Three levels of check are available. Free postcode-level: enter the postcode on LocalRisk for a band in 5 seconds. Free address-level: the official agency service for your nation - EA Check Your Long-Term Flood Risk (England), NRW (Wales), SEPA (Scotland) or DfI Rivers (NI). Paid: a commissioned environmental search from a regulated provider, normally arranged by your conveyancer.
Yes, it can affect both availability and cost. Insurers use their own flood models when pricing cover. The government-backed Flood Re scheme helps make insurance more affordable for eligible higher-risk homes built before 1 January 2009 (subject to council tax band caps - up to band H in England, band I in Scotland and Wales).
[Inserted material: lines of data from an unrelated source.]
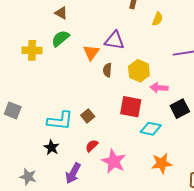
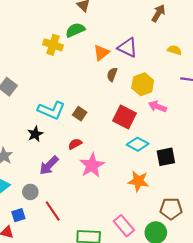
yellow semicircle: (158, 19) -> (174, 50), moved, turned -112
yellow cross: (32, 50) -> (53, 45), moved
black square: (180, 109) -> (166, 157), moved
brown square: (88, 116) -> (80, 114), turned -32

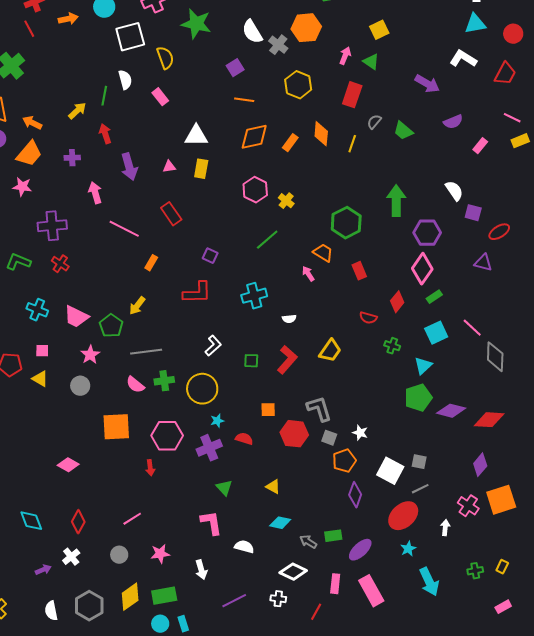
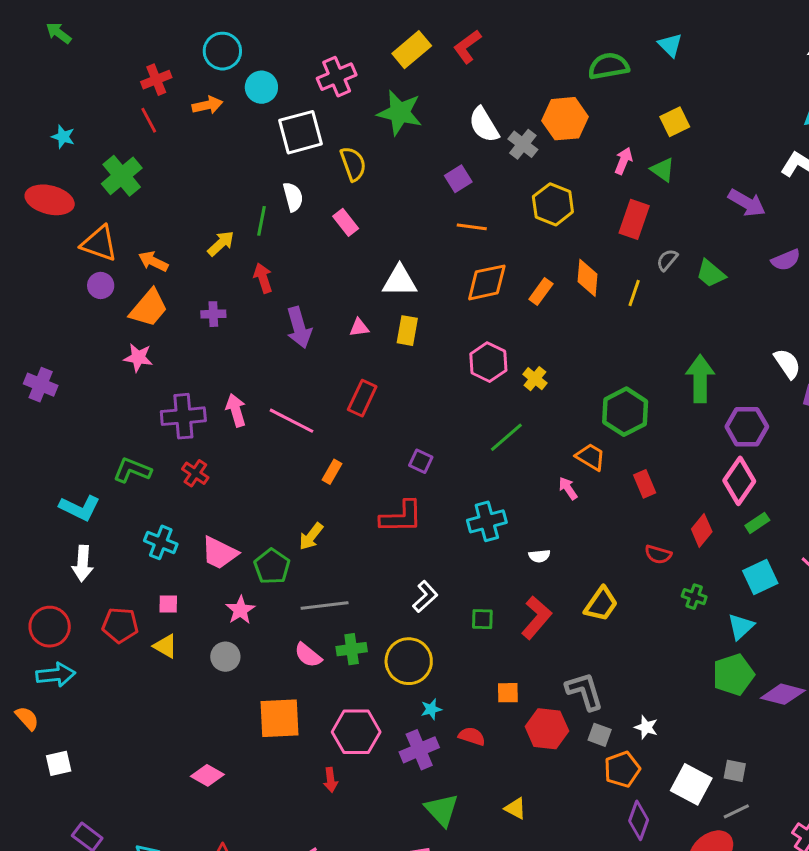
pink arrow: (95, 193) -> (236, 410), moved
red rectangle: (171, 214) -> (362, 398), turned 60
green triangle: (224, 488) -> (442, 810), size x1.4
If your postcode shows a higher flood risk, it is worth comparing quotes and checking whether Flood Re applies. The average domestic flood payout reached £30,000 in 2025, with UK insurers paying £312 million in domestic flood claims over the year (Association of British Insurers, February 2026).
Postcode data is a reliable area-level indicator for comparison and screening. In England, flood bands reflect property-level counts from EA data. For Scotland and Wales, SEPA and NRW do not publish postcode-level data - we derive bands by querying their published flood extent polygons against each postcode centroid. Properties at different ends of the same postcode can face quite different exposure. For property transactions or insurance, obtain address-specific data from the EA, check SEPA's flood maps (Scotland) or NRW (Wales) directly, or commission a professional flood risk report.
The EA's checker gives address-specific detail using detailed hydraulic modelling - it's the right tool for individual property decisions. LocalRisk combines flood risk with heat, air quality and subsidence for 1.8 million UK postcodes, so you can see the full picture for any area and compare locations side by side.
Flood zone data currently covers England, Scotland and Wales. Northern Ireland flood data is not yet included. Heat, air quality and subsidence data are available for all UK nations including Northern Ireland.
Enter the postcode at the top of this page. Welsh flood-risk bands are built on Natural Resources Wales (NRW) data - NRW is the statutory flood authority for Wales. Around one in seven properties in Wales (more than 245,000) is at risk of flooding from rivers, the sea or surface water, according to NRW. NRW does not publish postcode-level data, so LocalRisk derives each band by querying NRW's published flood extent polygons against the postcode centroid - an area-level screening reading. For address-level detail, NRW's Flood Risk Assessment Wales map on DataMapWales is the authoritative source.